Missing journo witness held
2004-05-26 20:06
Abidjan - A key witness in the disappearance last month from the Ivory Coast city Abidjan, of independent journalist Guy-Andre Kieffer has been taken into police custody, the presidency said on Wednesday.
Michel Legre, whose sister-in-law Simone is the wife of President Laurent Gbagbo, has been in police custody since Tuesday, Gbagbo's office said.
Questioning of Legre, with whom Kieffer was alleged to be meeting on the day of his disappearance, was to begin on Wednesday.
Legre has already spent 10 hours testifying in front of French Judge Patrick Ramael during a recent trip by the jurist to Ivory Coast.
French judicial sources have confirmed that during his testimony, Legre implicated several key players in Ivory Coast's financial and political circles in Kieffer's abduction.
The 54-year-old journalist, a dual French and Canadian national and long-time Abidjan resident, was reportedly bundled into a car by uniformed men on April 16 and driven away from a busy shopping centre parking lot.
His cellphone has since been switched off and his car discovered abandoned in the parking lot at Abidjan airport several weeks later.
The journalist's wife, Osange, said from Paris that Legre named Lia Sery, a military police officer who was "directly involved" in her husband's disappearance before he was spirited away to Liberia, presidential security chief Patrice Bailly and Pastor Moise Kore, the Gbagbos' "spiritual advisor".
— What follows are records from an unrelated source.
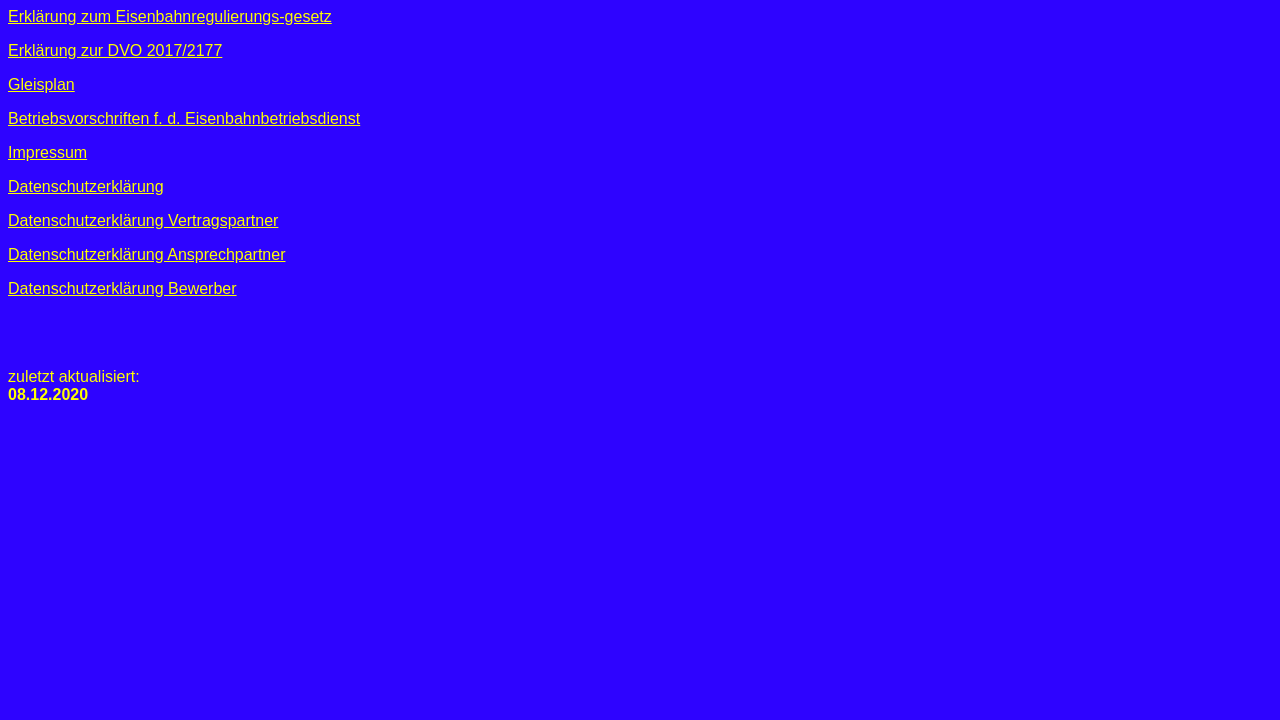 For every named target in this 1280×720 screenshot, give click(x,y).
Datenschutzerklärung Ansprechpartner (147, 254)
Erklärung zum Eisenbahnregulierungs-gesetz (170, 16)
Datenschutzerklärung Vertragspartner (143, 220)
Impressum (47, 152)
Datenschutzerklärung (86, 186)
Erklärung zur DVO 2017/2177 (115, 50)
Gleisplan (41, 84)
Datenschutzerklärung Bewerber (122, 288)
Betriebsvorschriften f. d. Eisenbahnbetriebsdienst (184, 118) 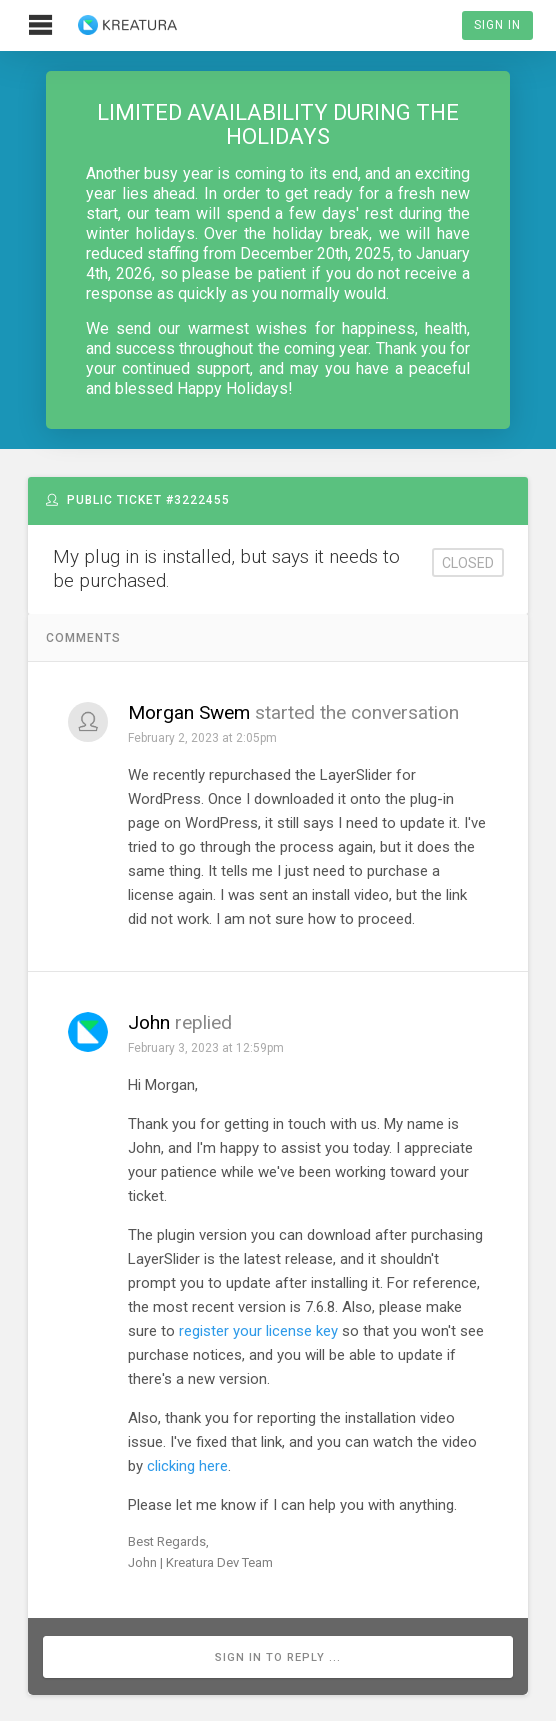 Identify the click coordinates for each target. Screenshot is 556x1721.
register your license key (258, 1331)
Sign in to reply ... (278, 1657)
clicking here (187, 1466)
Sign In (497, 25)
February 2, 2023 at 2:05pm (202, 738)
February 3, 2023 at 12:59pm (206, 1048) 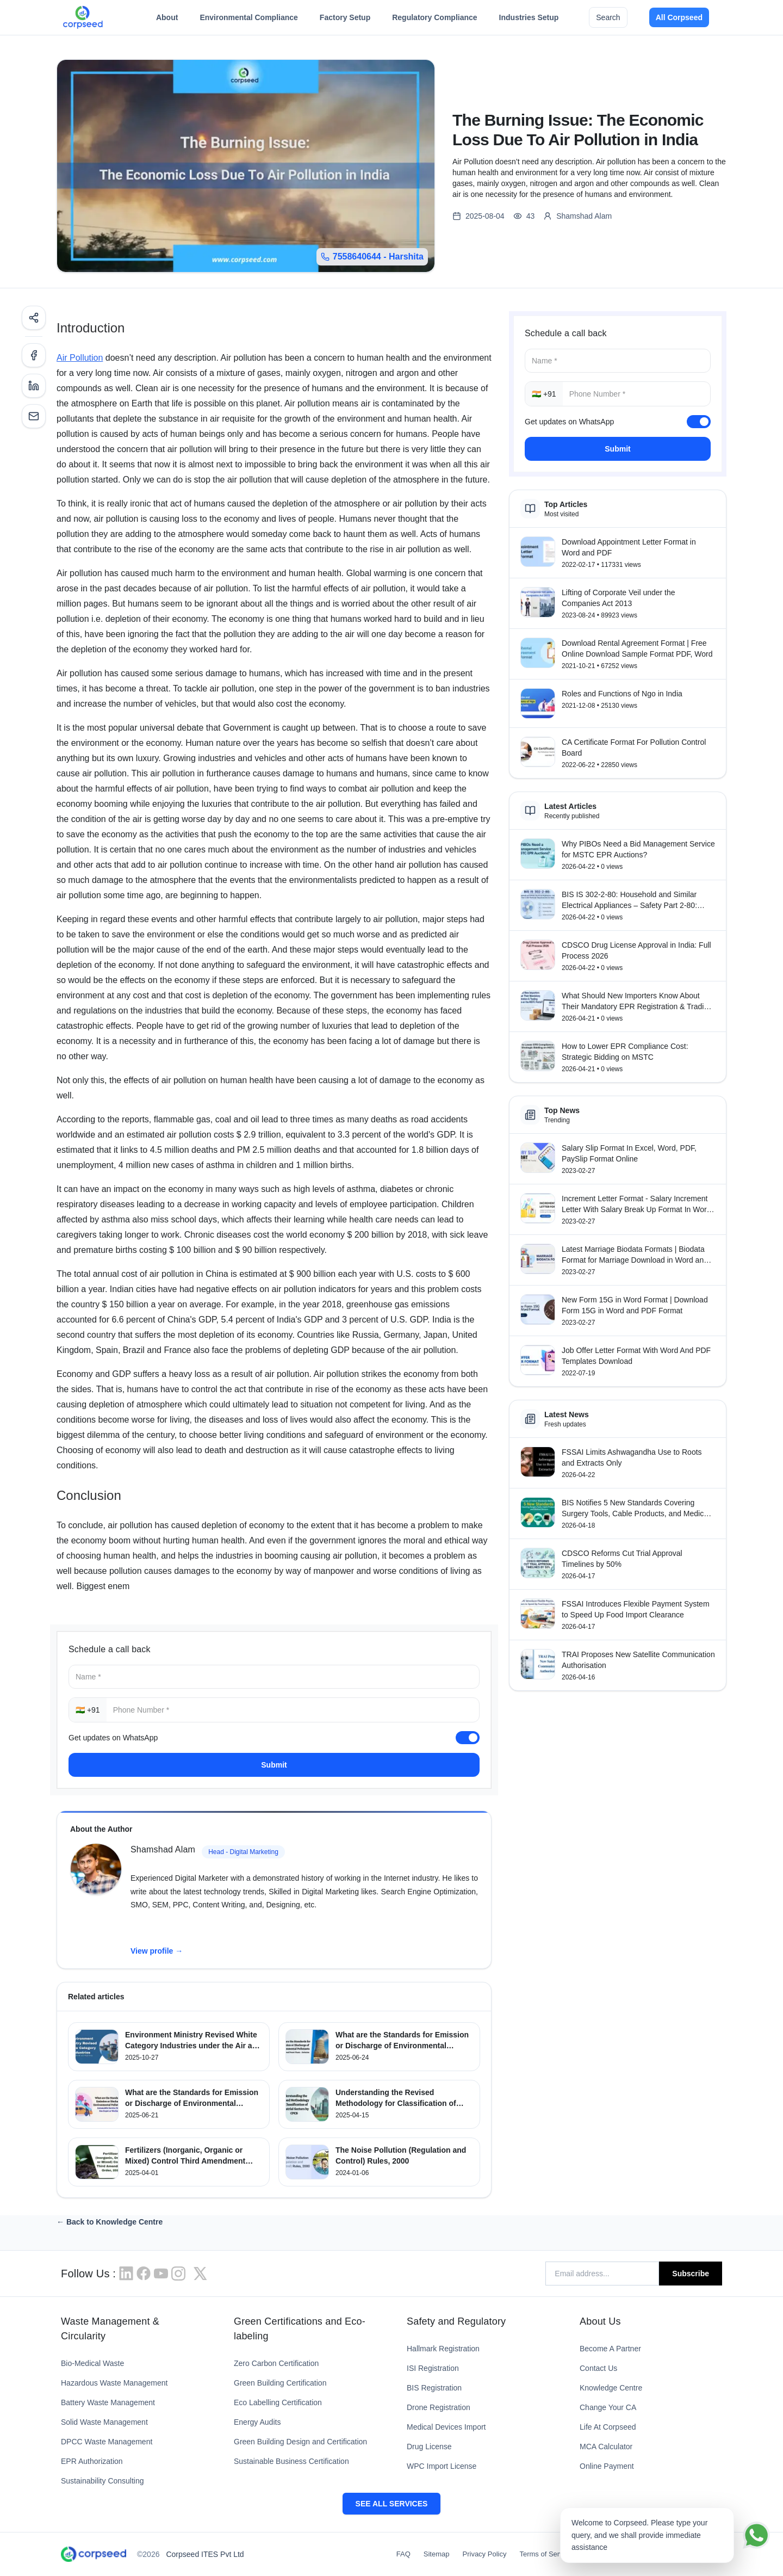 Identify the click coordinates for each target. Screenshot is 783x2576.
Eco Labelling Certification (278, 2402)
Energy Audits (257, 2422)
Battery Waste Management (108, 2402)
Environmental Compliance (248, 20)
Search (608, 17)
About (167, 20)
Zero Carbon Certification (276, 2363)
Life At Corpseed (608, 2427)
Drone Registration (438, 2407)
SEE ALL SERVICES (392, 2503)
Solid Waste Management (104, 2422)
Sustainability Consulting (102, 2480)
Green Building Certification (280, 2383)
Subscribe (690, 2273)
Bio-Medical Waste (92, 2363)
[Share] (34, 318)
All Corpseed (679, 17)
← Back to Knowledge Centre (110, 2221)
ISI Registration (433, 2368)
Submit (274, 1764)
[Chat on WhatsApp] (756, 2535)
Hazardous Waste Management (114, 2383)
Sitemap (437, 2554)
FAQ (403, 2554)
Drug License (429, 2446)
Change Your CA (608, 2407)
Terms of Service (545, 2554)
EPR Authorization (92, 2461)
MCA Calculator (606, 2446)
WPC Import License (441, 2466)
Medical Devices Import (446, 2427)
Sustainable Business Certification (291, 2461)
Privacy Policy (485, 2554)
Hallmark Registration (443, 2348)
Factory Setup (345, 20)
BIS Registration (434, 2387)
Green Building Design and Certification (300, 2441)
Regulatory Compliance (434, 20)
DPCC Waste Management (106, 2441)
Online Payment (607, 2466)
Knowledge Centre (611, 2387)
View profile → (156, 1951)
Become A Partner (610, 2348)
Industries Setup (529, 20)
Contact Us (598, 2368) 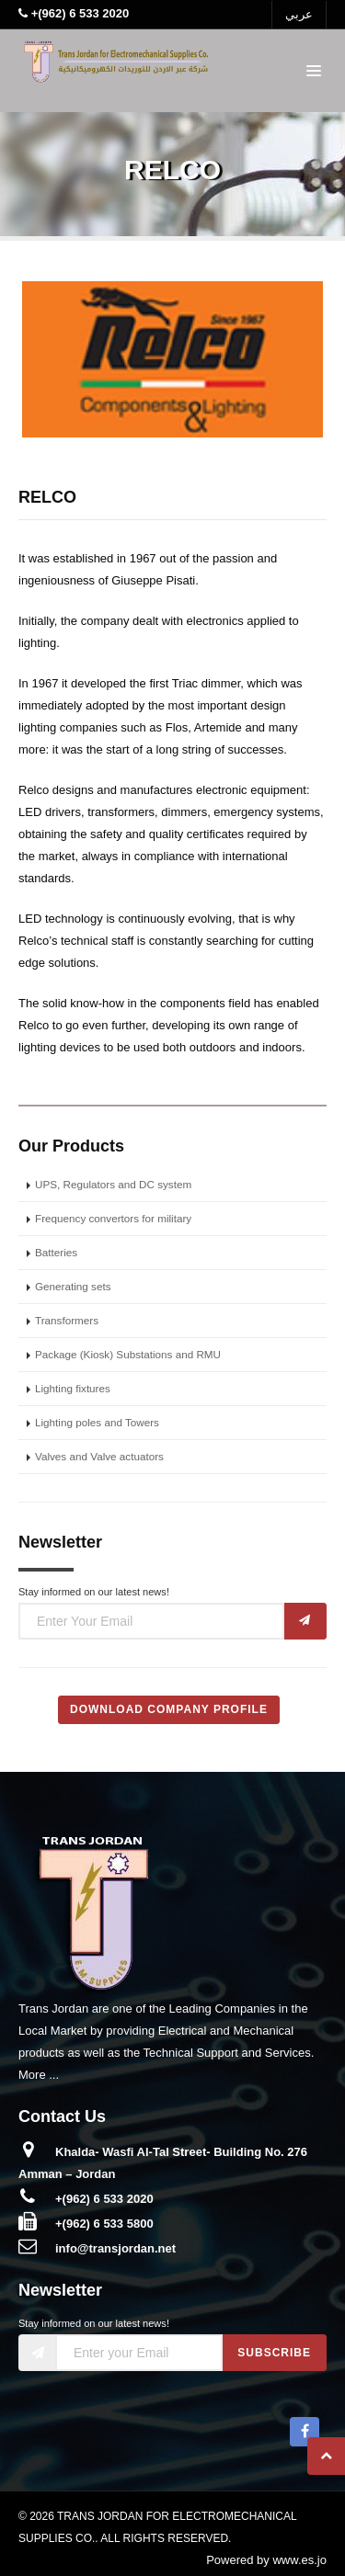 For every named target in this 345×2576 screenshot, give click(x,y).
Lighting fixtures (72, 1388)
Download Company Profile (169, 1709)
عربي (299, 14)
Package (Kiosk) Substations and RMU (128, 1354)
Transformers (66, 1320)
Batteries (56, 1252)
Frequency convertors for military (113, 1218)
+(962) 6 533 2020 (104, 2199)
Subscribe (274, 2352)
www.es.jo (299, 2560)
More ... (38, 2075)
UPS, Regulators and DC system (113, 1184)
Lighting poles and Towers (97, 1422)
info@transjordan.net (115, 2248)
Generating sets (73, 1286)
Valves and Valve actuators (99, 1456) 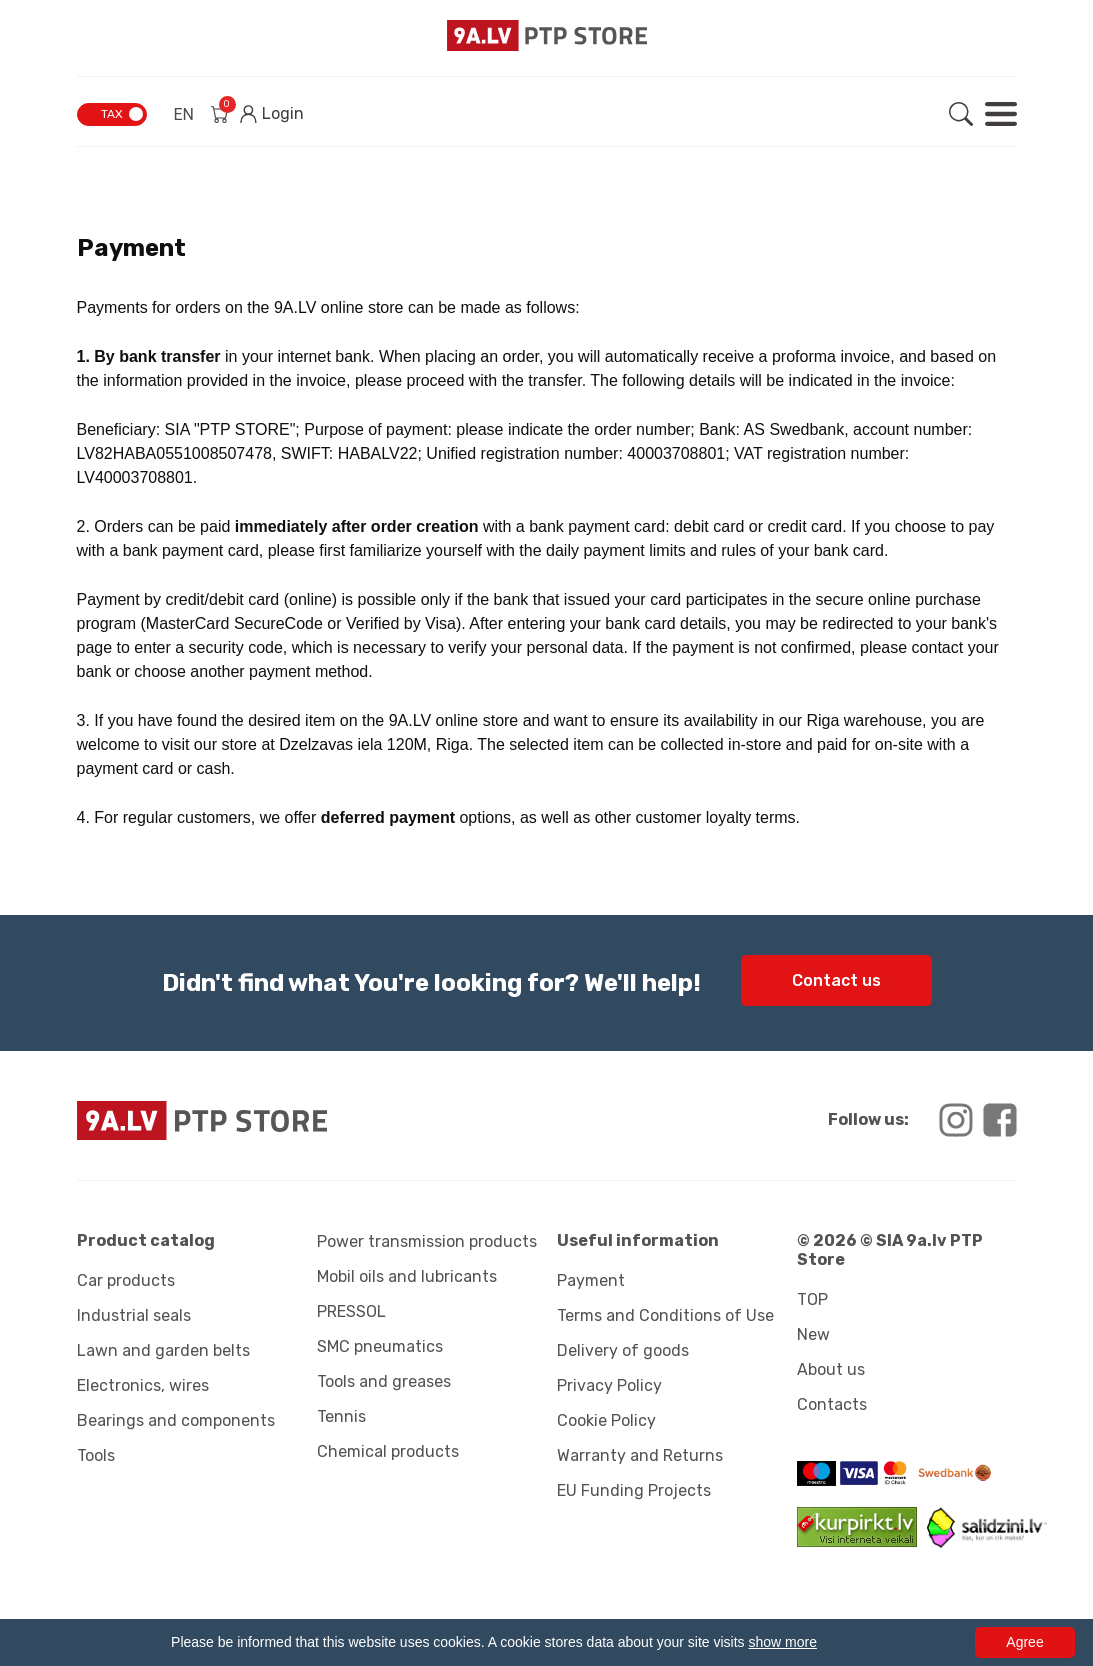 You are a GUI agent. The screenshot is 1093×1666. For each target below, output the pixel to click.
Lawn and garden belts (163, 1350)
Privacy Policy (609, 1385)
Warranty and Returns (640, 1455)
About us (831, 1369)
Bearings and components (176, 1420)
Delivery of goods (623, 1350)
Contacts (832, 1404)
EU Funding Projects (634, 1490)
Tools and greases (384, 1381)
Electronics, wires (143, 1385)
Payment (591, 1280)
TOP (812, 1299)
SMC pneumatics (380, 1346)
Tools (96, 1455)
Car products (126, 1280)
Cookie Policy (606, 1420)
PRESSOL (351, 1311)
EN (184, 114)
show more (782, 1642)
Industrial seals (134, 1315)
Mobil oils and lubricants (407, 1276)
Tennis (341, 1416)
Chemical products (388, 1451)
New (813, 1334)
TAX (112, 114)
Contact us (836, 980)
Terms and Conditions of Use (665, 1315)
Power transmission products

Also fingered in Legre's testimony as the money behind Kieffer's abduction, according to Osange Kieffer, were Seka Yapo Anselme, one of Simone Gbagbo's former bodyguards, and former defence minister Bertin Kadet, who now serves as a presidential adviser.
The same roster of culprits was published across the spectrum of Ivory Coast's fiercely partisan media on Tuesday.